Thursday, July 28, 2005

Patents (Amendment) Bill, 2003: The inevitable regime change

This article had appeared in The Hindu Business Line on Friday, Apr 16, 2004.

The Patents (Amendment) Bill, introduced in the Rajya Sabha on December 22, 2003, shall have the prime objective of fully conforming the Patents Act, 1970 (Act) to the TRIPS obligations under the WTO. The Bill, seen as the final step in the transition period of 10 years granted to developing countries under Article 65 of the TRIP, brings forth the much anticipated regime change for the pharma industry. By January 1, 2005, product patents shall be awarded for food, medicine or drug substances in accordance with the TRIPS Agreement for 20 years.

THE Patents (Amendment) Bill, 2003 was introduced in the Rajya Sabha on December 22, 2003. The Bill, when it comes into force, shall have the prime objective of fully conforming the Patents Act, 1970 (Act) to the TRIPS (Trade-Related Intellectual Property System) obligations under the World Trade Organisation.

The Bill is seen as the final step in the transition period of 10 years granted to developing countries under Article 65 of the TRIPS; this period ends on December 31, 2004.

The Bill brings forth the much anticipated regime change for the pharmaceutical industry. By January 1, 2005, product patents shall be awarded for food, medicine or drug substances in accordance with the TRIPS Agreement for a period of 20 years. Earlier, the term of process patent for a drug or medicinal substance was five years from the date of sealing of the patent, or seven years from the date of the patent, whichever was shorter.

End of reverse engineering

As of now, Section 5 of the Act, offers only a process patent for food, medicine or drug substances. The Act had specifically excluded product patents for these substances. This concession gave the Indian pharmaceutical companies a right to manufacture drugs patented elsewhere by employing a non-infringing process. The phenomenal growth of the Indian pharmaceutical industry into a Rs 19,700-crore industry is directly linked to the patent concessions it enjoyed. The good days may be coming to an end. The Bill omits Section 5. Thus, Indian companies will no longer to allowed to manufacture patented drugs by reverse engineering.

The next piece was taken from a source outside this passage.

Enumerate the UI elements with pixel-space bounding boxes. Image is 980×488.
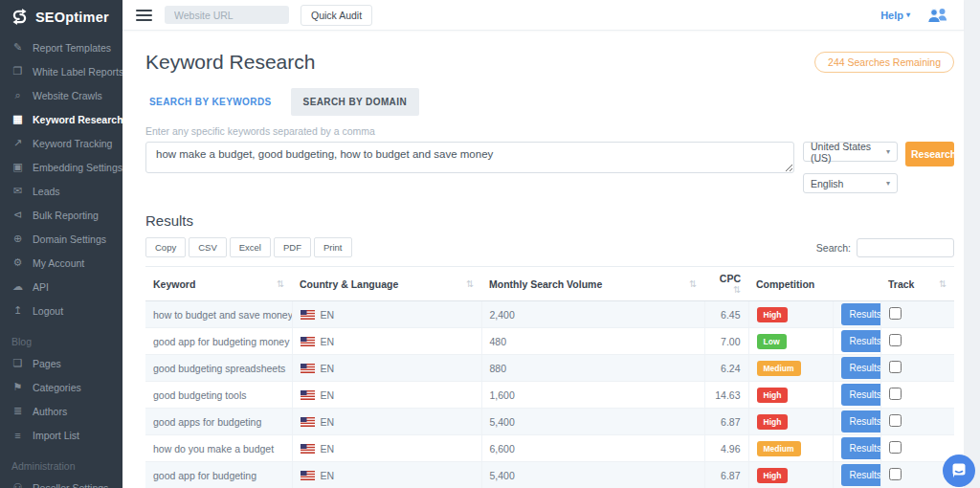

Some believe that the Bill shall only have a minimal impact on the industry as less than 5 per cent of the drugs available in the Indian market are copies of patented products. Added to this, it is possible for Indian companies to export drugs to Less Developed Countries (LCDs), which shall come into this regime only by 2016.

The Bill introduces Section 92 A, which deals with compulsory licence for export of patented pharmaceutical products in certain exceptional circumstances. It is evident that this provision has been included to facilitate export of drugs to LCDs and elsewhere foreseeing situations such as the one faced by a drug company's HIV/AIDS drug in South Africa.

Unique provisions

As the patents law in India developed differently keeping in view the needs of the local consumers and producers, the Act in itself contained unique provisions not commonly found in the patent legislation of other countries.

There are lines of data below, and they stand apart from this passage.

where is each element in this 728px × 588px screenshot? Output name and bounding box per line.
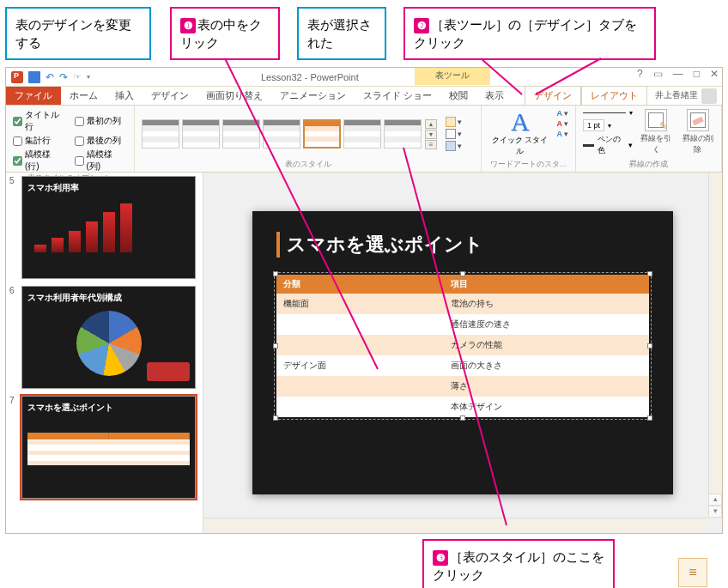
touch-mode-icon[interactable]: ☞	[73, 71, 82, 82]
eraser-button[interactable]: 罫線の削除	[682, 109, 715, 155]
table-header[interactable]: 項目	[444, 275, 649, 294]
next-slide-icon[interactable]: ▾	[708, 506, 722, 518]
slide-thumb-5[interactable]: 5 スマホ利用率	[9, 176, 196, 279]
slide-thumbnail-panel[interactable]: 5 スマホ利用率 6 スマホ利用者年代別構成	[6, 173, 203, 533]
text-fill-button[interactable]: A▾	[557, 109, 569, 118]
check-total-row[interactable]: 集計行	[13, 135, 66, 147]
style-thumb[interactable]	[263, 119, 300, 149]
check-banded-rows[interactable]: 縞模様 (行)	[13, 149, 66, 173]
save-icon[interactable]	[28, 71, 40, 83]
slide-number: 6	[9, 286, 18, 389]
borders-button[interactable]: ▾	[446, 129, 462, 139]
shading-button[interactable]: ▾	[446, 117, 462, 127]
slide-thumb-7[interactable]: 7 スマホを選ぶポイント	[9, 396, 196, 499]
qat-dropdown-icon[interactable]: ▾	[87, 73, 90, 81]
tab-insert[interactable]: 挿入	[106, 87, 143, 105]
group-wordart: A クイック スタイル A▾ A▾ A▾ ワードアートのスタ…	[482, 106, 576, 172]
slide-thumb-6[interactable]: 6 スマホ利用者年代別構成	[9, 286, 196, 389]
step-3-callout: ❸［表のスタイル］のここをクリック	[422, 539, 615, 588]
tab-review[interactable]: 校閲	[440, 87, 476, 105]
gallery-down-icon[interactable]: ▾	[425, 130, 437, 139]
slide-table[interactable]: 分類 項目 機能面電池の持ち 通信速度の速さ カメラの性能 デザイン面画面の大き…	[276, 275, 649, 417]
slide-title[interactable]: スマホを選ぶポイント	[276, 232, 649, 258]
table-row[interactable]: 通信速度の速さ	[276, 314, 649, 335]
draw-table-icon	[645, 109, 667, 131]
tab-file[interactable]: ファイル	[6, 87, 61, 105]
help-icon[interactable]: ?	[637, 68, 643, 80]
step-3-text: ［表のスタイル］のここをクリック	[433, 549, 604, 582]
tab-home[interactable]: ホーム	[61, 87, 106, 105]
prev-slide-icon[interactable]: ▴	[708, 494, 722, 506]
ribbon-tabs: ファイル ホーム 挿入 デザイン 画面切り替え アニメーション スライド ショー…	[6, 87, 722, 106]
table-header[interactable]: 分類	[276, 275, 444, 294]
check-first-col[interactable]: 最初の列	[75, 109, 128, 133]
text-effects-button[interactable]: A▾	[557, 130, 569, 138]
table-row[interactable]: デザイン面画面の大きさ	[276, 355, 649, 376]
minimize-icon[interactable]: —	[673, 68, 683, 80]
effects-button[interactable]: ▾	[446, 141, 462, 151]
slide-canvas[interactable]: スマホを選ぶポイント 分類 項目 機能面電池の持ち	[252, 211, 673, 494]
horizontal-scrollbar[interactable]	[203, 518, 708, 533]
gallery-more-icon[interactable]: ≡	[425, 140, 437, 149]
slide-number: 7	[9, 396, 18, 499]
tab-view[interactable]: 表示	[476, 87, 513, 105]
pen-weight[interactable]: 1 pt▾	[583, 119, 633, 131]
style-thumb[interactable]	[384, 119, 422, 149]
style-thumb[interactable]	[343, 119, 381, 149]
table-thumb	[27, 433, 190, 465]
user-avatar[interactable]	[701, 88, 717, 104]
check-banded-cols[interactable]: 縞模様 (列)	[75, 149, 128, 173]
tab-design[interactable]: デザイン	[143, 87, 197, 105]
tab-transitions[interactable]: 画面切り替え	[197, 87, 271, 105]
undo-icon[interactable]: ↶	[46, 71, 54, 83]
style-thumb-selected[interactable]	[303, 119, 341, 149]
style-thumb[interactable]	[222, 119, 260, 149]
style-thumb[interactable]	[142, 119, 179, 149]
quick-access-toolbar: ↶ ↷ ☞ ▾	[6, 71, 95, 83]
redo-icon[interactable]: ↷	[59, 71, 68, 83]
gallery-up-icon[interactable]: ▴	[425, 119, 437, 129]
close-icon[interactable]: ✕	[710, 68, 719, 80]
group-label-wordart: ワードアートのスタ…	[488, 159, 568, 170]
titlebar: ↶ ↷ ☞ ▾ Lesson32 - PowerPoint 表ツール ? ▭ —…	[6, 68, 722, 87]
tab-slideshow[interactable]: スライド ショー	[355, 87, 440, 105]
table-style-gallery[interactable]	[142, 119, 422, 149]
step-2-text: ［表ツール］の［デザイン］タブをクリック	[414, 17, 637, 50]
effects-icon	[446, 141, 456, 151]
pie-callout	[147, 362, 190, 381]
window-title: Lesson32 - PowerPoint	[261, 72, 359, 82]
step-1-callout: ❶表の中をクリック	[170, 7, 280, 60]
table-row[interactable]: 機能面電池の持ち	[276, 294, 649, 314]
table-row[interactable]: カメラの性能	[276, 335, 649, 355]
table-row[interactable]: 本体デザイン	[276, 397, 649, 417]
app-icon	[11, 71, 23, 83]
text-outline-button[interactable]: A▾	[557, 119, 569, 128]
table-object[interactable]: 分類 項目 機能面電池の持ち 通信速度の速さ カメラの性能 デザイン面画面の大き…	[276, 275, 649, 417]
thumb-title: スマホを選ぶポイント	[27, 402, 190, 414]
group-table-styles: ▴ ▾ ≡ ▾ ▾ ▾ 表のスタイル	[135, 106, 482, 172]
powerpoint-window: ↶ ↷ ☞ ▾ Lesson32 - PowerPoint 表ツール ? ▭ —…	[5, 67, 723, 534]
quick-styles-button[interactable]: クイック スタイル	[488, 135, 552, 157]
ribbon-options-icon[interactable]: ▭	[653, 68, 663, 80]
tab-animations[interactable]: アニメーション	[271, 87, 355, 105]
fill-icon	[446, 117, 456, 127]
table-row[interactable]: 薄さ	[276, 376, 649, 397]
slide-editor[interactable]: スマホを選ぶポイント 分類 項目 機能面電池の持ち	[203, 173, 722, 533]
instruction-title: 表のデザインを変更する	[5, 7, 151, 60]
next-page-button[interactable]: ≡	[678, 558, 707, 587]
maximize-icon[interactable]: □	[694, 68, 700, 80]
vertical-scrollbar[interactable]	[708, 173, 722, 518]
tab-table-layout[interactable]: レイアウト	[581, 86, 647, 105]
user-name: 井上香緒里	[655, 89, 698, 101]
check-header-row[interactable]: タイトル行	[13, 109, 66, 133]
gallery-expand[interactable]: ▴ ▾ ≡	[425, 119, 437, 149]
check-last-col[interactable]: 最後の列	[75, 135, 128, 147]
draw-table-button[interactable]: 罫線を引く	[640, 109, 673, 155]
slide-number: 5	[9, 176, 18, 279]
eraser-icon	[687, 109, 709, 131]
group-label-borders: 罫線の作成	[583, 159, 714, 170]
pen-color-button[interactable]: ペンの色 ▾	[583, 134, 633, 156]
style-thumb[interactable]	[182, 119, 220, 149]
pen-style[interactable]: ▾	[583, 109, 633, 117]
tab-table-design[interactable]: デザイン	[525, 86, 581, 105]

One such provision is Section 3 of the Act which provides for the inventions that are not patentable. This Section enumerates 15 such non-patentable inventions which can be used as a ground in opposing a patent before its grant or in revocations proceedings after the grant. Another provision is Section 64 which gives 17 grounds on which a patent may be revoked after its grant. Interestingly, the Bill has not made any substantial change to the above two provisions.

EMRs to go

Understandably, the Bill omits Chapter IV A of the Act which deals with the transitions arrangement of granting Exclusive Marketing Rights (EMR) till the pending patent applications are processed.

The Bill provides for a transitional provision which states that every EMR shall continue to be effective with the same terms and conditions on which it was granted. Section 24 D of the Act provides that the government may, in public interest, sell or distribute the article for which EMR has been granted. The government may also, in public interest, direct that the article shall be sold at a regulated price. These two protections do not figure in the Bill.

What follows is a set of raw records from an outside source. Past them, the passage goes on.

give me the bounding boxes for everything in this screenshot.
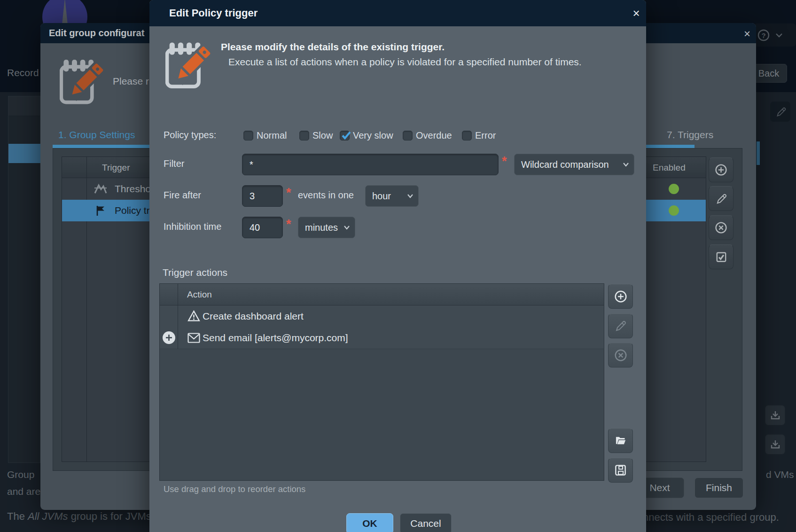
actions-table: Action Create dashboard alert Send email… bbox=[159, 283, 604, 481]
action-row-label: Send email [alerts@mycorp.com] bbox=[203, 332, 348, 344]
add-circle-icon bbox=[614, 290, 627, 303]
open-actions-button[interactable] bbox=[608, 428, 633, 453]
checkbox-overdue-label[interactable]: Overdue bbox=[416, 130, 452, 141]
checkbox-normal[interactable] bbox=[243, 131, 253, 141]
dialog-heading: Please modify the details of the existin… bbox=[221, 41, 445, 53]
fire-after-unit-value: hour bbox=[372, 191, 391, 202]
checkbox-overdue[interactable] bbox=[403, 131, 413, 141]
inhibition-unit-select[interactable]: minutes bbox=[298, 217, 355, 238]
policy-types-label: Policy types: bbox=[164, 130, 216, 141]
warning-icon bbox=[187, 310, 200, 322]
checkbox-error-label[interactable]: Error bbox=[475, 130, 496, 141]
drag-drop-hint: Use drag and drop to reorder actions bbox=[164, 484, 305, 494]
notepad-pencil-icon bbox=[165, 39, 211, 91]
checkbox-normal-label[interactable]: Normal bbox=[257, 130, 287, 141]
fire-after-required-marker: * bbox=[286, 186, 291, 200]
plus-icon bbox=[165, 334, 172, 341]
cancel-button[interactable]: Cancel bbox=[400, 513, 452, 532]
pencil-icon bbox=[614, 320, 627, 332]
filter-input[interactable]: * bbox=[242, 154, 499, 175]
action-row-label: Create dashboard alert bbox=[203, 311, 304, 322]
edit-policy-trigger-dialog: Edit Policy trigger × Please modify the … bbox=[149, 0, 646, 532]
actions-table-empty-area bbox=[160, 349, 604, 480]
trigger-dialog-close-button[interactable]: × bbox=[628, 5, 645, 22]
action-column-header: Action bbox=[187, 284, 212, 305]
filter-comparison-value: Wildcard comparison bbox=[521, 159, 609, 170]
screen: Record ? Back bbox=[0, 0, 796, 532]
checkbox-slow-label[interactable]: Slow bbox=[312, 130, 333, 141]
inhibition-unit-value: minutes bbox=[305, 222, 338, 233]
events-in-one-label: events in one bbox=[298, 190, 354, 201]
ok-button[interactable]: OK bbox=[346, 513, 393, 532]
open-folder-icon bbox=[614, 434, 627, 447]
trigger-dialog-titlebar: Edit Policy trigger bbox=[149, 0, 646, 26]
checkbox-very-slow-label[interactable]: Very slow bbox=[353, 130, 393, 141]
dialog-subheading: Execute a list of actions when a policy … bbox=[228, 56, 582, 68]
email-icon bbox=[187, 333, 200, 343]
edit-action-button[interactable] bbox=[608, 313, 633, 338]
inhibition-time-input[interactable]: 40 bbox=[242, 217, 283, 238]
save-actions-button[interactable] bbox=[608, 458, 633, 483]
filter-label: Filter bbox=[164, 158, 184, 169]
action-row-send-email[interactable]: Send email [alerts@mycorp.com] bbox=[160, 327, 604, 349]
remove-circle-icon bbox=[614, 349, 627, 362]
checkbox-error[interactable] bbox=[462, 131, 472, 141]
inhibition-time-label: Inhibition time bbox=[164, 221, 221, 232]
floppy-disk-icon bbox=[614, 464, 627, 477]
filter-required-marker: * bbox=[502, 154, 507, 169]
trigger-actions-label: Trigger actions bbox=[163, 267, 227, 278]
action-row-dashboard-alert[interactable]: Create dashboard alert bbox=[160, 305, 604, 327]
fire-after-input[interactable]: 3 bbox=[242, 185, 283, 207]
fire-after-label: Fire after bbox=[164, 190, 201, 201]
remove-action-button[interactable] bbox=[608, 343, 633, 368]
actions-table-header: Action bbox=[160, 284, 604, 305]
checkmark-icon bbox=[341, 130, 352, 141]
chevron-down-icon bbox=[343, 225, 350, 230]
filter-comparison-select[interactable]: Wildcard comparison bbox=[514, 154, 634, 175]
fire-after-unit-select[interactable]: hour bbox=[365, 185, 419, 207]
chevron-down-icon bbox=[407, 194, 414, 198]
trigger-dialog-title: Edit Policy trigger bbox=[169, 7, 258, 19]
chevron-down-icon bbox=[623, 162, 629, 167]
inhibition-required-marker: * bbox=[286, 217, 291, 232]
insert-action-handle[interactable] bbox=[163, 331, 175, 344]
checkbox-very-slow[interactable] bbox=[340, 131, 350, 141]
checkbox-slow[interactable] bbox=[299, 131, 309, 141]
add-action-button[interactable] bbox=[608, 284, 633, 309]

The Bill retains the provision dealing with suits relating to infringement of EMRs now contained in Section 24E of Chapter IV A. As suits relating to infringement of EMRs would be treated as suits relating to infringement of patents under Chapter XVIII of the Act, the above grounds contained in Section 64 read with Section 3 could be raised as a counter-claim in a suit.

If the number of infringement suits filed in the recent past is any indication, it is very likely that the Indian courts shall witness a spate of patent related litigation post 2005.

The road ahead

Indian pharmaceutical companies have already devised innovative methods to meet the challenges of the new patent regime. They can continue to supply bulk drugs and active pharmaceutical ingredients (APIs) with the approval of the patent holder. The option of producing off-patent APIs is also open.

Another option would be to streamline the process of manufacture and to become the cheapest manufacturers of off-patent drugs. Given the distinction in reverse engineering that Indian companies have earned over the years, this prospect holds much promise.

The third option lies in licensing globally successful drugs in India. This shall, however, be subject to Chapter XVI of the Act which deals with Compulsory Licences and the desire of multinationals to team-up with Indian companies. Yet another option would be to position Indian companies as research and development centres for multinationals.